[Bounding box prediction data]
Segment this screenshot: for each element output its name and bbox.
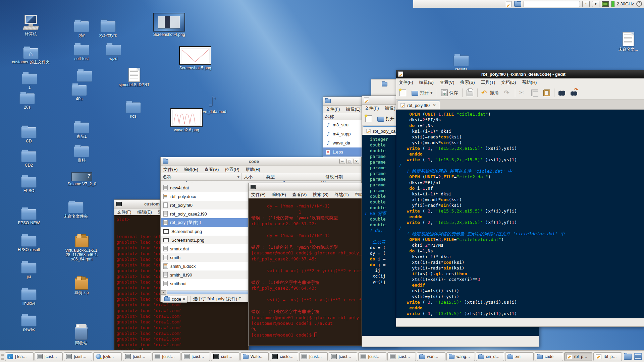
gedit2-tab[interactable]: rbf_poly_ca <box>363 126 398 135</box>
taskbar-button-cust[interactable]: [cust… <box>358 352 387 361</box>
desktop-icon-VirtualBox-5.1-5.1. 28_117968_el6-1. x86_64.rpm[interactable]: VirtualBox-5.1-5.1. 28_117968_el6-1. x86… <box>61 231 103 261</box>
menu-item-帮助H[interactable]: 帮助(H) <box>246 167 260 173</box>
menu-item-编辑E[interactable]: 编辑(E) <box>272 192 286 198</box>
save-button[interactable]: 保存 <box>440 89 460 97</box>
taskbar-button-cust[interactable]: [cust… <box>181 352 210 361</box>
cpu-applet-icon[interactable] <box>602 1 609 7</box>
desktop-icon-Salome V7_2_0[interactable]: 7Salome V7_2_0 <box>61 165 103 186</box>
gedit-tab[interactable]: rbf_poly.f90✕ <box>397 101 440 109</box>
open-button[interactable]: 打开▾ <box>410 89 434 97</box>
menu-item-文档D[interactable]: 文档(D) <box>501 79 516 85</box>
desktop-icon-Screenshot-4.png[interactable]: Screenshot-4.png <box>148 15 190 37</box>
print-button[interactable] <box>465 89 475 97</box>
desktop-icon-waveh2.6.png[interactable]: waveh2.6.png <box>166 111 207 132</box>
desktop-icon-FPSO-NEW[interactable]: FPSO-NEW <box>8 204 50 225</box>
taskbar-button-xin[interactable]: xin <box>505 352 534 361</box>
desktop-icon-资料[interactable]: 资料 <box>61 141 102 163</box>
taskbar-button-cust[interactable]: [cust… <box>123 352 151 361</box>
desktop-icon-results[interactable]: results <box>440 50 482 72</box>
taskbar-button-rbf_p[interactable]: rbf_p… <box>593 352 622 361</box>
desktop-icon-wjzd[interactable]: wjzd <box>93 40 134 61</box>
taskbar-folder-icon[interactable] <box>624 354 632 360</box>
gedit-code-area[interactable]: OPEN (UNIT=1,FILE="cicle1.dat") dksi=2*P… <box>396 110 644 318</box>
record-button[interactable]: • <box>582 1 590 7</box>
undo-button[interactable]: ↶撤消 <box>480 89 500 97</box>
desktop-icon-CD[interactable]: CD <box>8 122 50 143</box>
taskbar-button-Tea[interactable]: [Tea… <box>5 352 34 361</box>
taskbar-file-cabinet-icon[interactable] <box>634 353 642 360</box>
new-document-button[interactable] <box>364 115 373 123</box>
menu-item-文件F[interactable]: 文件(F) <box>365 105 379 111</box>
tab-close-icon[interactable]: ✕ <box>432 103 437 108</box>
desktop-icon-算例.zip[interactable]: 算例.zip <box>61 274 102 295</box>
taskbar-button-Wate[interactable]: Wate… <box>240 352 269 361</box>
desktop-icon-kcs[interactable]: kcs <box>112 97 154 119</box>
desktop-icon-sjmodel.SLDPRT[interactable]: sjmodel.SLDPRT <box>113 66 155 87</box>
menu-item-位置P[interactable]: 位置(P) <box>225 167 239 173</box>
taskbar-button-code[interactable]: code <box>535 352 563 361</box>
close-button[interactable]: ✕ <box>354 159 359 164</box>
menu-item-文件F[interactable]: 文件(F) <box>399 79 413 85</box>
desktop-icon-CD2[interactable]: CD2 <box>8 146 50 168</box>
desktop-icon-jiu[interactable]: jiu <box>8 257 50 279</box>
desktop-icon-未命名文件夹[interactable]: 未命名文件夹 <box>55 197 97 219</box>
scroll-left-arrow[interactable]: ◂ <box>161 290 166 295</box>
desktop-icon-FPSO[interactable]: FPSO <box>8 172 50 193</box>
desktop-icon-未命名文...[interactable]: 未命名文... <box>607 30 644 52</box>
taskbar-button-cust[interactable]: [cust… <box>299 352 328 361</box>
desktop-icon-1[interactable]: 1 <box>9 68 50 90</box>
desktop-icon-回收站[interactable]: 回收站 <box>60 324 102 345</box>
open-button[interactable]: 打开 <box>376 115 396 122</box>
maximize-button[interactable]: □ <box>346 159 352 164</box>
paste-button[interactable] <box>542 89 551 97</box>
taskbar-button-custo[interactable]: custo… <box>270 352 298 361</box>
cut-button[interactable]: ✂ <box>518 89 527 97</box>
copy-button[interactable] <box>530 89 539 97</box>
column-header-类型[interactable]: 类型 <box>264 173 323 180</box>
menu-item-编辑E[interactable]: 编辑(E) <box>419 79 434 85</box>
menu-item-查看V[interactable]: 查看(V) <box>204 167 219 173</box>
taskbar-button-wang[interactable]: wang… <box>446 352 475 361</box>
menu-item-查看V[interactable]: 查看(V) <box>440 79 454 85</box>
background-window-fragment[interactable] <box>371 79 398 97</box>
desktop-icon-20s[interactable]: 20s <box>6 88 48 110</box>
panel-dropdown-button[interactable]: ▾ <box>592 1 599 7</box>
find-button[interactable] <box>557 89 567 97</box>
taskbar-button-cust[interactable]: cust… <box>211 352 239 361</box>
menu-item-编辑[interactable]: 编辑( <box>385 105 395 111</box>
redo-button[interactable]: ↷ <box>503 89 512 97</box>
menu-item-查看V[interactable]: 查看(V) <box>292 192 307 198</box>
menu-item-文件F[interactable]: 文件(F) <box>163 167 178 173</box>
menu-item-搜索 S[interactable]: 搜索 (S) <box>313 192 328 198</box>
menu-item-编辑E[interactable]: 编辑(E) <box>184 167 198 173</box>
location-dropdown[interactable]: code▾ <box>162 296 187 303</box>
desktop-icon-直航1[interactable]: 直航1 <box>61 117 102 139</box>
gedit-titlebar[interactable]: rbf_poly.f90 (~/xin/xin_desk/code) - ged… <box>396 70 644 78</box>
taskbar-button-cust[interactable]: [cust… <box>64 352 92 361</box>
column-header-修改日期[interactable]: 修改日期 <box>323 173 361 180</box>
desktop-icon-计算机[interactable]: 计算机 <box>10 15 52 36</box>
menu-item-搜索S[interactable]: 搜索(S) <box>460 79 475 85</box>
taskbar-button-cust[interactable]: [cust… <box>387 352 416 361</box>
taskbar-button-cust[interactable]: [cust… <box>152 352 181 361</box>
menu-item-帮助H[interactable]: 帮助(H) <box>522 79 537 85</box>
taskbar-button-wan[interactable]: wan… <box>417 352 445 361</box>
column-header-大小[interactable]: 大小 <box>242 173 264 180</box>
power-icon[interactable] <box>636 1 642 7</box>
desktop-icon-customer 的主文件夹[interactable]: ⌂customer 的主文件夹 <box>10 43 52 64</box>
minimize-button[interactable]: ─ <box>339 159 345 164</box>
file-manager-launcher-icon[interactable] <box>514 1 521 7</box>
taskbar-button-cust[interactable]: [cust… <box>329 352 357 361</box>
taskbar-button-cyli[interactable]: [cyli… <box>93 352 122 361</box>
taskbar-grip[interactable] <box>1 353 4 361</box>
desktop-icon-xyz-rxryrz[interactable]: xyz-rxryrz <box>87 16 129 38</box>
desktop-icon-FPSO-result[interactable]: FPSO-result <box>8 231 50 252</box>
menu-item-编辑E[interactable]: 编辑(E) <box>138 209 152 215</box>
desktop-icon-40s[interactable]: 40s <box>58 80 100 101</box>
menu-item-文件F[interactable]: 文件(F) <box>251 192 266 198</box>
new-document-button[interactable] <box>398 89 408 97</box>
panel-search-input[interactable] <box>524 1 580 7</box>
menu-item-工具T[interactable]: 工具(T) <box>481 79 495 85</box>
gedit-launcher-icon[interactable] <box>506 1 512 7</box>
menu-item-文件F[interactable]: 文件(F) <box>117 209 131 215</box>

*Action item*:
Give back the data exactly. Pictures stay out.

*Exercise answer*:
Segment this screenshot: for each element output its name and bbox.
gedit2-tab[interactable]: rbf_poly_ca <box>363 126 398 135</box>
taskbar-button-cust[interactable]: [cust… <box>358 352 387 361</box>
desktop-icon-VirtualBox-5.1-5.1. 28_117968_el6-1. x86_64.rpm[interactable]: VirtualBox-5.1-5.1. 28_117968_el6-1. x86… <box>61 231 103 261</box>
menu-item-帮助H[interactable]: 帮助(H) <box>246 167 260 173</box>
menu-item-编辑E[interactable]: 编辑(E) <box>272 192 286 198</box>
save-button[interactable]: 保存 <box>440 89 460 97</box>
taskbar-button-cust[interactable]: [cust… <box>181 352 210 361</box>
cpu-applet-icon[interactable] <box>602 1 609 7</box>
desktop-icon-Salome V7_2_0[interactable]: 7Salome V7_2_0 <box>61 165 103 186</box>
gedit-tab[interactable]: rbf_poly.f90✕ <box>397 101 440 109</box>
open-button[interactable]: 打开▾ <box>410 89 434 97</box>
menu-item-文档D[interactable]: 文档(D) <box>501 79 516 85</box>
desktop-icon-Screenshot-4.png[interactable]: Screenshot-4.png <box>148 15 190 37</box>
print-button[interactable] <box>465 89 475 97</box>
desktop-icon-waveh2.6.png[interactable]: waveh2.6.png <box>166 111 207 132</box>
desktop-icon-FPSO-NEW[interactable]: FPSO-NEW <box>8 204 50 225</box>
taskbar-button-xin[interactable]: xin <box>505 352 534 361</box>
desktop-icon-资料[interactable]: 资料 <box>61 141 102 163</box>
taskbar-button-cust[interactable]: [cust… <box>123 352 151 361</box>
desktop-icon-results[interactable]: results <box>440 50 482 72</box>
taskbar-button-rbf_p[interactable]: rbf_p… <box>593 352 622 361</box>
desktop-icon-wjzd[interactable]: wjzd <box>93 40 134 61</box>
taskbar-folder-icon[interactable] <box>624 354 632 360</box>
gedit-code-area[interactable]: OPEN (UNIT=1,FILE="cicle1.dat") dksi=2*P… <box>396 110 644 318</box>
record-button[interactable]: • <box>582 1 590 7</box>
undo-button[interactable]: ↶撤消 <box>480 89 500 97</box>
desktop-icon-CD[interactable]: CD <box>8 122 50 143</box>
taskbar-button-Tea[interactable]: [Tea… <box>5 352 34 361</box>
taskbar-file-cabinet-icon[interactable] <box>634 353 642 360</box>
new-document-button[interactable] <box>364 115 373 123</box>
menu-item-文件F[interactable]: 文件(F) <box>365 105 379 111</box>
tab-close-icon[interactable]: ✕ <box>432 103 437 108</box>
desktop-icon-算例.zip[interactable]: 算例.zip <box>61 274 102 295</box>
taskbar-button-Wate[interactable]: Wate… <box>240 352 269 361</box>
desktop-icon-kcs[interactable]: kcs <box>112 97 154 119</box>
desktop-icon-sjmodel.SLDPRT[interactable]: sjmodel.SLDPRT <box>113 66 155 87</box>
menu-item-位置P[interactable]: 位置(P) <box>225 167 239 173</box>
taskbar-button-code[interactable]: code <box>535 352 563 361</box>
close-button[interactable]: ✕ <box>354 159 359 164</box>
menu-item-文件F[interactable]: 文件(F) <box>399 79 413 85</box>
desktop-icon-CD2[interactable]: CD2 <box>8 146 50 168</box>
desktop-icon-jiu[interactable]: jiu <box>8 257 50 279</box>
desktop-icon-未命名文件夹[interactable]: 未命名文件夹 <box>55 197 97 219</box>
scroll-left-arrow[interactable]: ◂ <box>161 290 166 295</box>
desktop-icon-FPSO[interactable]: FPSO <box>8 172 50 193</box>
desktop-icon-未命名文...[interactable]: 未命名文... <box>607 30 644 52</box>
taskbar-button-cust[interactable]: [cust… <box>299 352 328 361</box>
desktop-icon-1[interactable]: 1 <box>9 68 50 90</box>
desktop-icon-回收站[interactable]: 回收站 <box>60 324 102 345</box>
open-button[interactable]: 打开 <box>376 115 396 122</box>
maximize-button[interactable]: □ <box>346 159 352 164</box>
paste-button[interactable] <box>542 89 551 97</box>
taskbar-button-custo[interactable]: custo… <box>270 352 298 361</box>
cut-button[interactable]: ✂ <box>518 89 527 97</box>
copy-button[interactable] <box>530 89 539 97</box>
column-header-类型[interactable]: 类型 <box>264 173 323 180</box>
menu-item-编辑E[interactable]: 编辑(E) <box>419 79 434 85</box>
menu-item-查看V[interactable]: 查看(V) <box>204 167 219 173</box>
taskbar-button-wang[interactable]: wang… <box>446 352 475 361</box>
menu-item-查看V[interactable]: 查看(V) <box>440 79 454 85</box>
background-window-fragment[interactable] <box>371 79 398 97</box>
desktop-icon-20s[interactable]: 20s <box>6 88 48 110</box>
panel-dropdown-button[interactable]: ▾ <box>592 1 599 7</box>
find-button[interactable] <box>557 89 567 97</box>
taskbar-button-cust[interactable]: cust… <box>211 352 239 361</box>
menu-item-编辑[interactable]: 编辑( <box>385 105 395 111</box>
redo-button[interactable]: ↷ <box>503 89 512 97</box>
menu-item-查看V[interactable]: 查看(V) <box>292 192 307 198</box>
menu-item-文件F[interactable]: 文件(F) <box>163 167 178 173</box>
menu-item-搜索 S[interactable]: 搜索 (S) <box>313 192 328 198</box>
menu-item-编辑E[interactable]: 编辑(E) <box>184 167 198 173</box>
location-dropdown[interactable]: code▾ <box>162 296 187 303</box>
desktop-icon-直航1[interactable]: 直航1 <box>61 117 102 139</box>
gedit-titlebar[interactable]: rbf_poly.f90 (~/xin/xin_desk/code) - ged… <box>396 70 644 78</box>
taskbar-button-cust[interactable]: [cust… <box>64 352 92 361</box>
column-header-修改日期[interactable]: 修改日期 <box>323 173 361 180</box>
desktop-icon-计算机[interactable]: 计算机 <box>10 15 52 36</box>
menu-item-搜索S[interactable]: 搜索(S) <box>460 79 475 85</box>
taskbar-button-cust[interactable]: [cust… <box>387 352 416 361</box>
taskbar-button-cust[interactable]: [cust… <box>152 352 181 361</box>
menu-item-帮助H[interactable]: 帮助(H) <box>522 79 537 85</box>
taskbar-button-wan[interactable]: wan… <box>417 352 445 361</box>
column-header-大小[interactable]: 大小 <box>242 173 264 180</box>
power-icon[interactable] <box>636 1 642 7</box>
desktop-icon-customer 的主文件夹[interactable]: ⌂customer 的主文件夹 <box>10 43 52 64</box>
minimize-button[interactable]: ─ <box>339 159 345 164</box>
file-manager-launcher-icon[interactable] <box>514 1 521 7</box>
taskbar-button-cust[interactable]: [cust… <box>329 352 357 361</box>
taskbar-button-cyli[interactable]: [cyli… <box>93 352 122 361</box>
taskbar-grip[interactable] <box>1 353 4 361</box>
desktop-icon-xyz-rxryrz[interactable]: xyz-rxryrz <box>87 16 129 38</box>
desktop-icon-FPSO-result[interactable]: FPSO-result <box>8 231 50 252</box>
menu-item-编辑E[interactable]: 编辑(E) <box>138 209 152 215</box>
desktop-icon-40s[interactable]: 40s <box>58 80 100 101</box>
menu-item-文件F[interactable]: 文件(F) <box>251 192 266 198</box>
new-document-button[interactable] <box>398 89 408 97</box>
panel-search-input[interactable] <box>524 1 580 7</box>
menu-item-工具T[interactable]: 工具(T) <box>481 79 495 85</box>
gedit-launcher-icon[interactable] <box>506 1 512 7</box>
menu-item-文件F[interactable]: 文件(F) <box>117 209 131 215</box>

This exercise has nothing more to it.